We hypothesized increased Nogo-A concentration in ALS patient serum based on findings by another group of increased Nogo-A expression in ALS patient muscle (Dupuis et al. 2002
, Jokic et al. 2005
). Although Nogo-A is a transmembrane protein that is not normally secreted, we reasoned that atrophic changes often associated with ALS could result in release of Nogo-A or fragments of Nogo-A into the bloodstream, in a similar fashion to the release of creatine kinase from dying muscle (Achari & Anderson 1974
). A precedent for detectable Nogo isoforms in human serum exists (Rodriguez-Feo et al. 2007
). Moreover, a precedent exists for the use of decreased rather than increased concentrations of specific CSF peptides such as fragments of cystatin 3 and VGF as biomarkers for ALS (Pasinetti et al. 2006
Although the distribution of values for serum Nogo-A was significantly lower in ALS patients than healthy controls in our study, the mean values were not significantly different. Several possible explanations could underlie these findings. Degenerating muscle may release carboxyl-terminal Nogo-A fragments that would not be detected by our assay, which depends on the presence of Nogo-A residues 1–18 through 623–640 in serum. Alternatively, muscle atrophy may have been so advanced by the time of blood collection in ALS patients that serum Nogo-A levels may have already decreased after potentially increasing earlier during the disease course. A post-hoc analysis demonstrated no correlation between serum Nogo-A values and duration of disease symptoms (not shown). A study to follow Nogo-A levels over time within individual ALS patients could shed light on this possibility – our serum-based assay makes this approach much more feasible than performing multiple muscle biopsies.

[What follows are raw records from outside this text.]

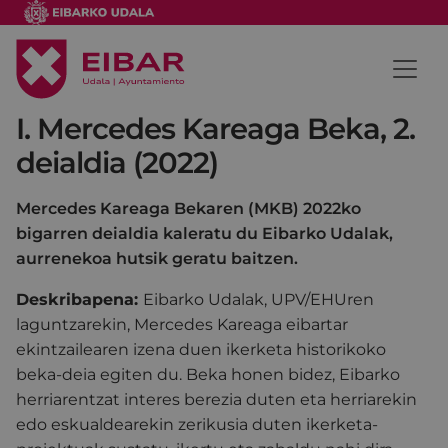
I. Mercedes Kareaga Beka, 2.
deialdia (2022)
Mercedes Kareaga Bekaren (MKB) 2022ko
bigarren deialdia kaleratu du Eibarko Udalak,
aurrenekoa hutsik geratu baitzen.
Deskribapena:
Eibarko Udalak, UPV/EHUren
laguntzarekin, Mercedes Kareaga eibartar
ekintzailearen izena duen ikerketa historikoko
beka-deia egiten du. Beka honen bidez, Eibarko
herriarentzat interes berezia duten eta herriarekin
edo eskualdearekin zerikusia duten ikerketa-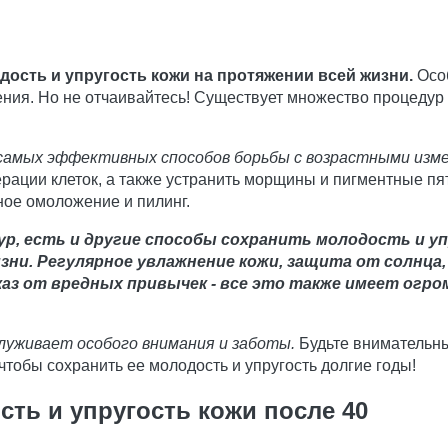
ость и упругость кожи на протяжении всей жизни.
Особ
ния. Но не отчаивайтесь! Существует множество процедур 
самых эффективных способов борьбы с возрастными изме
ерации клеток, а также устранить морщины и пигментные п
ное омоложение и пилинг.
ур, есть и другие способы сохранить молодость и у
зни. Регулярное увлажнение кожи, защита от солнца,
аз от вредных привычек - все это также имеет огро
служивает особого внимания и заботы.
Будьте внимательны 
тобы сохранить ее молодость и упругость долгие годы!
сть и упругость кожи после 40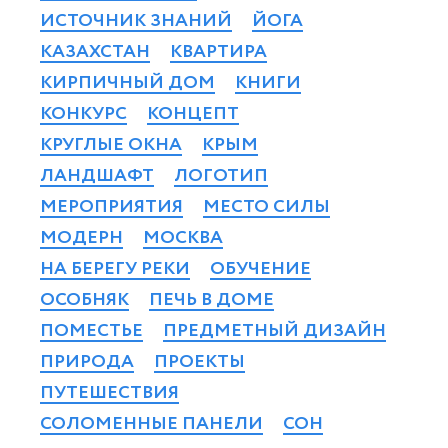
ИСТОЧНИК ЗНАНИЙ
ЙОГА
КАЗАХСТАН
КВАРТИРА
КИРПИЧНЫЙ ДОМ
КНИГИ
КОНКУРС
КОНЦЕПТ
КРУГЛЫЕ ОКНА
КРЫМ
ЛАНДШАФТ
ЛОГОТИП
МЕРОПРИЯТИЯ
МЕСТО СИЛЫ
МОДЕРН
МОСКВА
НА БЕРЕГУ РЕКИ
ОБУЧЕНИЕ
ОСОБНЯК
ПЕЧЬ В ДОМЕ
ПОМЕСТЬЕ
ПРЕДМЕТНЫЙ ДИЗАЙН
ПРИРОДА
ПРОЕКТЫ
ПУТЕШЕСТВИЯ
СОЛОМЕННЫЕ ПАНЕЛИ
СОН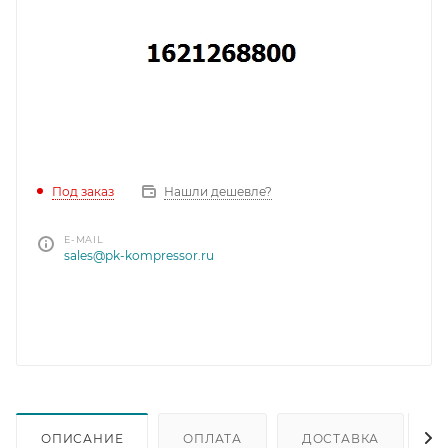
Под заказ
Нашли дешевле?
E-MAIL
sales@pk-kompressor.ru
ОПИСАНИЕ
ОПЛАТА
ДОСТАВКА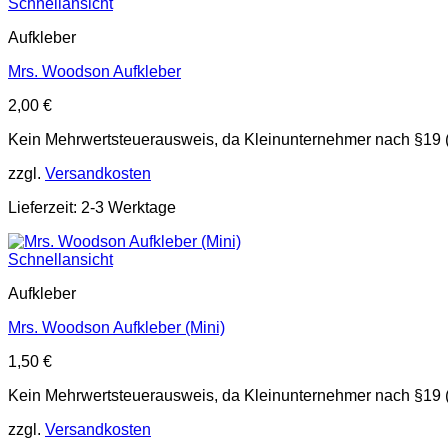
Schnellansicht
Aufkleber
Mrs. Woodson Aufkleber
2,00
€
Kein Mehrwertsteuerausweis, da Kleinunternehmer nach §19 
zzgl.
Versandkosten
Lieferzeit: 2-3 Werktage
Schnellansicht
Aufkleber
Mrs. Woodson Aufkleber (Mini)
1,50
€
Kein Mehrwertsteuerausweis, da Kleinunternehmer nach §19 
zzgl.
Versandkosten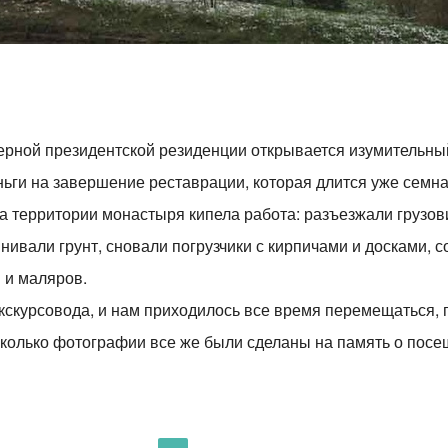
верной президентской резиденции открывается изумительны
ньги на завершение реставрации, которая длится уже семна
а территории монастыря кипела работа: разъезжали грузов
нивали грунт, сновали погрузчики с кирпичами и досками, с
 и маляров.
экскурсовода, и нам приходилось все время перемещаться,
сколько фотографии все же были сделаны на память о пос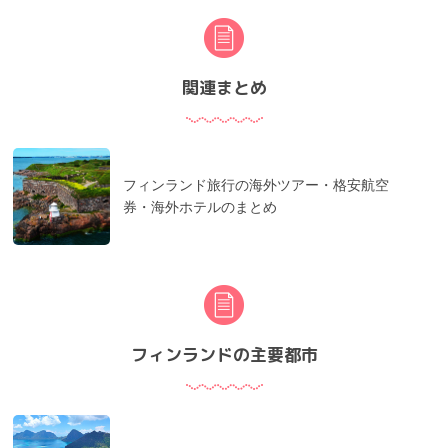
関連まとめ
フィンランド旅行の海外ツアー・格安航空
券・海外ホテルのまとめ
フィンランドの主要都市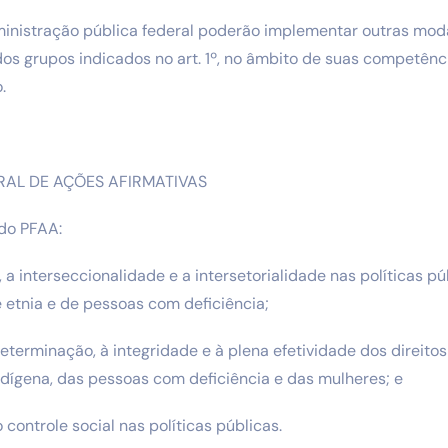
ministração pública federal poderão implementar outras mod
dos grupos indicados no art. 1º, no âmbito de suas competên
.
AL DE AÇÕES AFIRMATIVAS
 do PFAA:
, a interseccionalidade e a intersetorialidade nas políticas p
e etnia e de pessoas com deficiência;
odeterminação, à integridade e à plena efetividade dos direit
ndígena, das pessoas com deficiência e das mulheres; e
o controle social nas políticas públicas.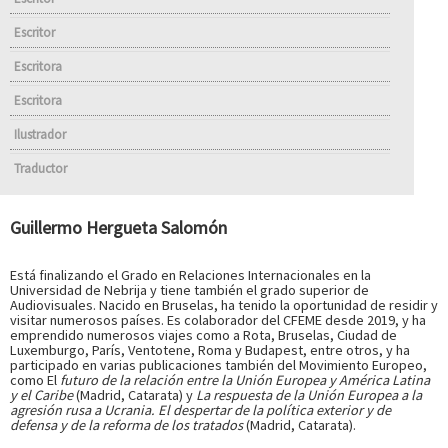
Escritor
Escritora
Escritora
Ilustrador
Traductor
Guillermo Hergueta Salomón
Está finalizando el Grado en Relaciones Internacionales en la
Universidad de Nebrija y tiene también el grado superior de
Audiovisuales. Nacido en Bruselas, ha tenido la oportunidad de residir y
visitar numerosos países. Es colaborador del CFEME desde 2019, y ha
emprendido numerosos viajes como a Rota, Bruselas, Ciudad de
Luxemburgo, París, Ventotene, Roma y Budapest, entre otros, y ha
participado en varias publicaciones también del Movimiento Europeo,
como El
futuro de la relación entre la Unión Europea y América Latina
y el Caribe
(Madrid, Catarata) y
La respuesta de la Unión Europea a la
agresión rusa a Ucrania. El despertar de la política exterior y de
defensa y de la reforma de los tratados
(Madrid, Catarata).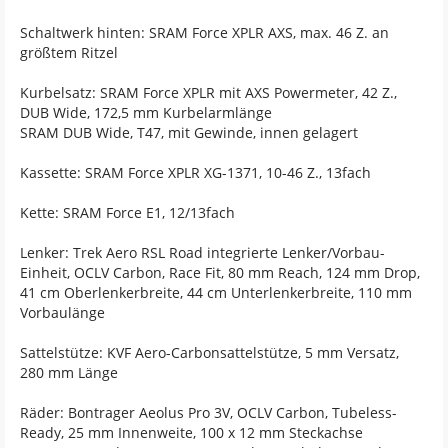
Schaltwerk hinten: SRAM Force XPLR AXS, max. 46 Z. an
größtem Ritzel
Kurbelsatz: SRAM Force XPLR mit AXS Powermeter, 42 Z.,
DUB Wide, 172,5 mm Kurbelarmlänge
SRAM DUB Wide, T47, mit Gewinde, innen gelagert
Kassette: SRAM Force XPLR XG-1371, 10-46 Z., 13fach
Kette: SRAM Force E1, 12/13fach
Lenker: Trek Aero RSL Road integrierte Lenker/Vorbau-
Einheit, OCLV Carbon, Race Fit, 80 mm Reach, 124 mm Drop,
41 cm Oberlenkerbreite, 44 cm Unterlenkerbreite, 110 mm
Vorbaulänge
Sattelstütze: KVF Aero-Carbonsattelstütze, 5 mm Versatz,
280 mm Länge
Räder: Bontrager Aeolus Pro 3V, OCLV Carbon, Tubeless-
Ready, 25 mm Innenweite, 100 x 12 mm Steckachse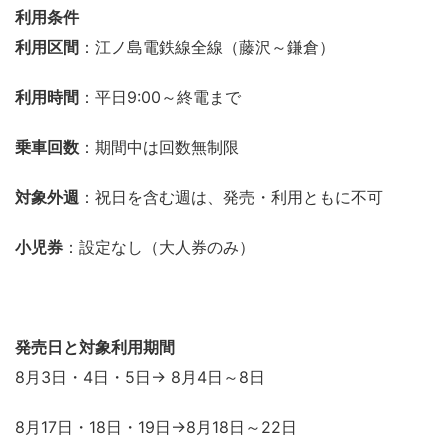
利用条件
利用区間
：江ノ島電鉄線全線（藤沢～鎌倉）
利用時間
：平日9:00～終電まで
乗車回数
：期間中は回数無制限
対象外週
：祝日を含む週は、発売・利用ともに不可
小児券
：設定なし（大人券のみ）
発売日と対象利用期間
8月3日・4日・5日→ 8月4日～8日
8月17日・18日・19日→8月18日～22日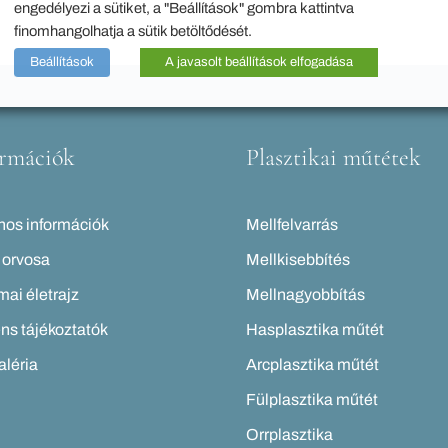
engedélyezi a sütiket, a "Beállítások" gombra kattintva
finomhangolhatja a sütik betöltődését.
Beállítások
A javasolt beállítások elfogadása
ormációk
Plasztikai műtétek
os információk
Mellfelvarrás
 orvosa
Mellkisebbítés
ai életrajz
Mellnagyobbítás
ns tájékoztatók
Hasplasztika műtét
léria
Arcplasztika műtét
Fülplasztika műtét
Orrplasztika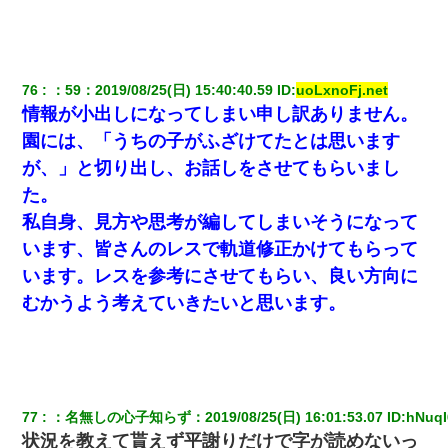
76
：
59
：
2019/08/25(日) 15:40:40.59
 ID:
uoLxnoFj.net
情報が小出しになってしまい申し訳ありません。
園には、「うちの子がふざけてたとは思います
が、」と切り出し、お話しをさせてもらいまし
た。
私自身、見方や思考が編してしまいそうになって
います、皆さんのレスで軌道修正かけてもらって
います。レスを参考にさせてもらい、良い方向に
むかうよう考えていきたいと思います。
77
：
名無しの心子知らず
：
2019/08/25(日) 16:01:53.07
 ID:
hNuqI
状況を教えて貰えず平謝りだけで字が読めないっ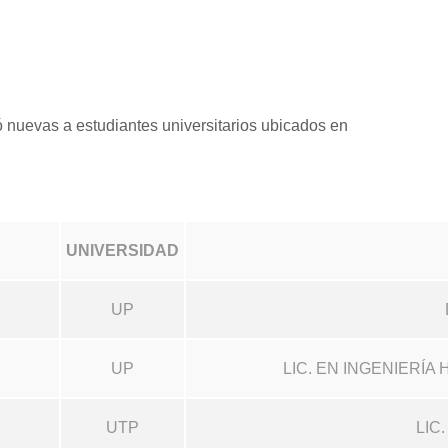
nuevas a estudiantes universitarios ubicados en
UNIVERSIDAD
UP
UP
LIC. EN INGENIERÍ
UTP
LIC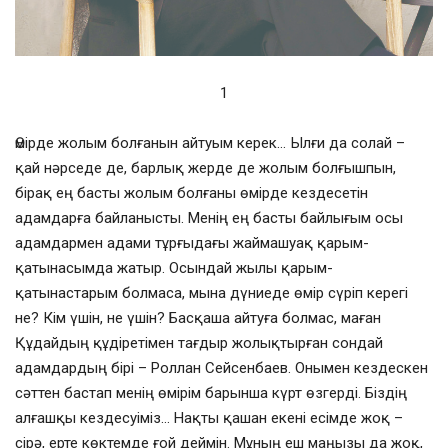
1
Өмірде жолым болғанын айтуым керек… Ылғи да солай –
қай нәрседе де, барлық жерде де жолым болғышпын,
бірақ ең басты жолым болғаны өмірде кездесетін
адамдарға байланысты. Менің ең басты байлығым осы
адамдармен адами тұрғыдағы жаймашуақ қарым-
қатынасымда жатыр. Осындай жылы қарым-
қатынастарым болмаса, мына дүниеде өмір сүріп керегі
не? Кім үшін, не үшін? Басқаша айтуға болмас, маған
Құдайдың құдіретімен тағдыр жолықтырған сондай
адамдардың бірі – Роллан Сейсенбаев. Онымен кездескен
сәттен бастап менің өмірім барынша күрт өзгерді. Біздің
алғашқы кездесуіміз… Нақты қашан екені есімде жоқ –
сірә, ерте көктемде ғой деймін. Мұның еш маңызы да жоқ,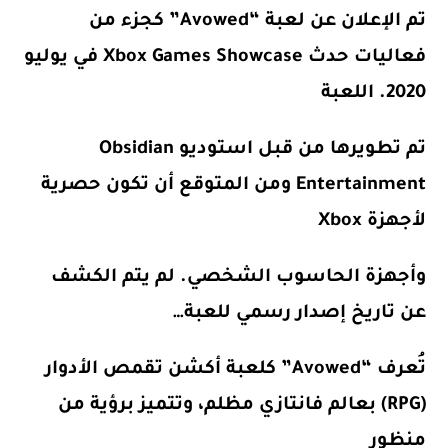
تم الإعلان عن لعبة “Avowed” كجزء من
فعاليات حدث Xbox Games Showcase في يوليو
2020. اللعبة
تم تطويرها من قبل استوديو Obsidian
Entertainment ومن المتوقع أن تكون حصرية
لأجهزة Xbox
وأجهزة الحاسوب الشخصي. لم يتم الكشف
عن تاريخ إصدار رسمي للعبة…
تُعرف “Avowed” كلعبة أكشن تقمص الأدوار
(RPG) بعالم فانتازي مظلم، وتتميز برؤية من
منظور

Interestingly, a subset of subjects showed highly elevated Nogo-A serum values. This occurred more frequently in the healthy control group than the ALS group. We performed a separate experiment to determine whether these high Nogo-A values could be explained by inadvertent haemolysis of our serum samples. When Nogo-A levels were compared in whole venous blood obtained from five healthy volunteers separated into serum, plasma and cell pellet homogenate, values were 84% higher for the cell homogenate, but still well below the 2 nM cut-off used to delineate ‘highly elevated’ serum Nogo-A values (not shown). Thus, even if there were varying levels of haemolysis among our 344 serum samples, this would not cause a sufficient rise in Nogo-A levels to explain the subset of samples with values higher than 2 nM. We do not have matching muscle biopsy samples to determine whether elevated serum Nogo-A correlates with elevated muscle Nogo-A in healthy controls or ALS patients. However, these findings add to evidence that increased Nogo-A expression may not be specific for ALS (Wojcik et al. 2006
, Teng & Tang 2008
, Magnusson et al. 2003
, Tagerud et al. 2007
). It will be of great interest to determine other potential causes of elevated serum Nogo-A, and whether this elevation has any phenotypic effect.
In summary, unlike muscle Nogo-A, concentrations of serum Nogo-A do not increase in ALS.